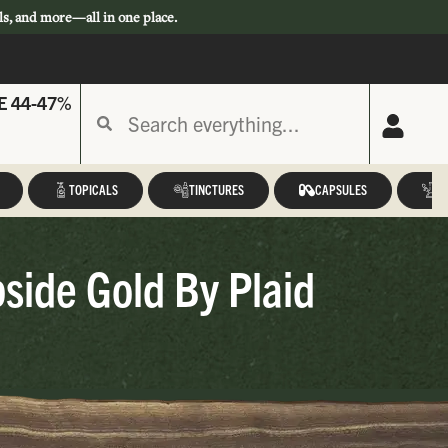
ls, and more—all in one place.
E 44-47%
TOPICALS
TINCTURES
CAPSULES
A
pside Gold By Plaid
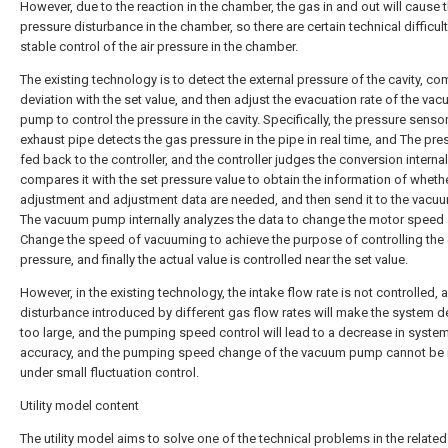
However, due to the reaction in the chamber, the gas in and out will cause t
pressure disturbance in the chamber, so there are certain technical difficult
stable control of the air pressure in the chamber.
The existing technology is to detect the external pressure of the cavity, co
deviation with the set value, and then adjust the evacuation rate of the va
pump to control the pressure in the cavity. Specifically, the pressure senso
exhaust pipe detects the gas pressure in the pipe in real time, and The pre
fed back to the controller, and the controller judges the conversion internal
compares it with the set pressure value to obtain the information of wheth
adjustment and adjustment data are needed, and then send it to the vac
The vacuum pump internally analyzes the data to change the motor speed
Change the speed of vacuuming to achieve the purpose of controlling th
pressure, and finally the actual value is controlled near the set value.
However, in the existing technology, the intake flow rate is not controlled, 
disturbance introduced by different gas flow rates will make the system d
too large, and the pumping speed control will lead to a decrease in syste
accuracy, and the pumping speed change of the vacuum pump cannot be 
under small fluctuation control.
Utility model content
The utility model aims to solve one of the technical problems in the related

▶ **Your task**
Everything from the first line of the entries through the line that contains "Change the speed" is to be reproduced exactly, except the pictures.

▶ **Answer section**
ls, and more—all in one place.
E 44-47%
TOPICALS
TINCTURES
CAPSULES
A
pside Gold By Plaid
However, due to the reaction in the chamber, the gas in and out will cause t
pressure disturbance in the chamber, so there are certain technical difficult
stable control of the air pressure in the chamber.
The existing technology is to detect the external pressure of the cavity, co
deviation with the set value, and then adjust the evacuation rate of the va
pump to control the pressure in the cavity. Specifically, the pressure senso
exhaust pipe detects the gas pressure in the pipe in real time, and The pre
fed back to the controller, and the controller judges the conversion internal
compares it with the set pressure value to obtain the information of wheth
adjustment and adjustment data are needed, and then send it to the vac
The vacuum pump internally analyzes the data to change the motor speed
Change the speed of vacuuming to achieve the purpose of controlling th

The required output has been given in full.